As a youngster, I spent my time chasing after an education and dreaming about the person I’d become as an adult. I wanted to rip apart any thing that was ‘traditional’ and ran from ‘normal’. Somewhere in the middle of my 20’s, I began to shift my thoughts from myself and my progress to my future generations. Traditions started to look good. In my early 30’s, I was marked with the passing of my brother. Every bit of immaturity or unbelief was exposed during that time, and it helped to push my journey to tend to my generations.
When I was on a Fellowship of the Sword – Heartquest event in the spring of 2010, I was able to spend a month intentionally spending time with the Lord. The most important words that were laid on my heart were to “tend to my generations”. I had been thinking about quitting my job as a computer monkey and pulling my kids from Public School to home school them. I did pull the kids out and we started homeschooling August 2010. In September 2010, my brother died. That year was a radical shift in our lives!
I can remember the day my brother died. I was fairly solid in my faith in God and I thought I had everything figured out. Prior to that day, my suffering usually came from the bottom of a coffee creamer bottle. UGH! How could I possibly live when I couldn’t drink what I wanted at the moment I wanted it. Post that day, I wanted my suffering to be the bottom of a coffee creamer bottle. I wanted the last drop of the sweetened liquid to sting, but after that day, it just didn’t matter. Every bit of me was shaken apart.
My brother had been sick for a long time with multiple different things and his sweet body was just worn out. He had gotten so sick that his lungs could no long supply enough oxygen to his body on their own. He was put on life support. There came a day that we had to make a choice to let him go. His oxygen stats kept dropping no matter how much oxygen they gave him. His body was done.
When he was passing, I fully expected something supernatural to happen. A flash of light, an angel swooping into the room to take him away, a full body ghost lifting from his body and floating towards the ceiling, something!!! But there was nothing. Since he was on life support before I could fly in, there were no final conversations to say “last time” things or for him to give final instructions. Rather uneventfully, his lips turned blue and he left this life.
Before that day, I knew in my head that life was short. Death is never in short supply. But after my brother left my life, I knew in every part of my being that my time on earth was limited. I learned how final and cold death is. There was nothing supernatural about his death and there were no messages from beyond the grave. Just no more phone calls and no more funny jokes. The families just did their best to make life continue.
So what’s next? Life is short and once we’re dead, there’s no more words. Unless we leave them NOW on purpose.
This book that my girls and I are writing together will be finished because of this dream to leave words behind. I want my grandchildren’s children to hold a piece of this life in their imaginations. With this blog, I can leave words for my girls and maybe tend to their hearts or their children’s hearts long after I have departed.

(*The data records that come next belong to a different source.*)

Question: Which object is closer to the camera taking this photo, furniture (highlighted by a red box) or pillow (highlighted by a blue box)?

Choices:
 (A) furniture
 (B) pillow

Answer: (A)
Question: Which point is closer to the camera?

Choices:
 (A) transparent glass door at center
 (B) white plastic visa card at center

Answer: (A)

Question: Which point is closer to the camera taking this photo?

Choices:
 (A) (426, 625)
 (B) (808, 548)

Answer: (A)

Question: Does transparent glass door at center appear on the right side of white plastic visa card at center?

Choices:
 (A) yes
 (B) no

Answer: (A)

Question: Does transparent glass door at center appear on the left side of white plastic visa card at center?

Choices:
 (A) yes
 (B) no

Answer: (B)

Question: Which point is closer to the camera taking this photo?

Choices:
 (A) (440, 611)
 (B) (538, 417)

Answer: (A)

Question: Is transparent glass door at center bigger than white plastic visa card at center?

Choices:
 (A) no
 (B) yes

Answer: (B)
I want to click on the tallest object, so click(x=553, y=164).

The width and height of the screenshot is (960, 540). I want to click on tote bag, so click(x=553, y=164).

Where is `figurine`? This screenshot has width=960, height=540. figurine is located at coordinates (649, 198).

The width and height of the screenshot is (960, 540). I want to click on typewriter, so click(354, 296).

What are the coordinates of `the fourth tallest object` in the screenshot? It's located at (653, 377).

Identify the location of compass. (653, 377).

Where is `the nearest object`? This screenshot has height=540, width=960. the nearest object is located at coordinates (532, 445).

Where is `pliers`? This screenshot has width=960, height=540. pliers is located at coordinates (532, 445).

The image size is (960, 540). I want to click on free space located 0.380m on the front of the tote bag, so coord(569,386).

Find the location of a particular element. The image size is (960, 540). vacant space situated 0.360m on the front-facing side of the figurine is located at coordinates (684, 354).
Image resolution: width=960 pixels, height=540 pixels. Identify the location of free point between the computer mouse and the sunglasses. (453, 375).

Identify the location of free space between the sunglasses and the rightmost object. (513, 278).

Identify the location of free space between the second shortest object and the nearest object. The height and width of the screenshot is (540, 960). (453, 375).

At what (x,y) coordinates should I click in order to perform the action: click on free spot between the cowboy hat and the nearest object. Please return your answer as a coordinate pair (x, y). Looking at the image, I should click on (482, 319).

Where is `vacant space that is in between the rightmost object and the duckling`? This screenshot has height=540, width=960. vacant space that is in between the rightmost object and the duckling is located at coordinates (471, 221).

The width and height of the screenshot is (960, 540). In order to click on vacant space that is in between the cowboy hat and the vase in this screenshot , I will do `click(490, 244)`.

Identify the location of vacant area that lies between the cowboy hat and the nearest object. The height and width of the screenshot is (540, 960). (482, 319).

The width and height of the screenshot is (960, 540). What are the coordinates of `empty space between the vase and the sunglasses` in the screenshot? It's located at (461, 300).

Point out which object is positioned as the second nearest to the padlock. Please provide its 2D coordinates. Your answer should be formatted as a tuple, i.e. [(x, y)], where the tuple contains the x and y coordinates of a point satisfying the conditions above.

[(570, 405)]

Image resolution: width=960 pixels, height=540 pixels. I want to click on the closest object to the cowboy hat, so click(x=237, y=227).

Tammy Kling keeps posting thoughts about how “Words are Currency” and I agree with her. I think that currency that can be spent by the generations. Currency that can be buried and dug up hundreds of years from now and regarded as precious. The currency of words can help someone today!
Words can be a light-hearted adventure shared to encourage or they can lay the foundation of truth. Take time to write out who you are and what’s important to you. Leave something to stir the imaginations of those who are coming after us. Inspire YOUR generations and don’t let your life just slip into death.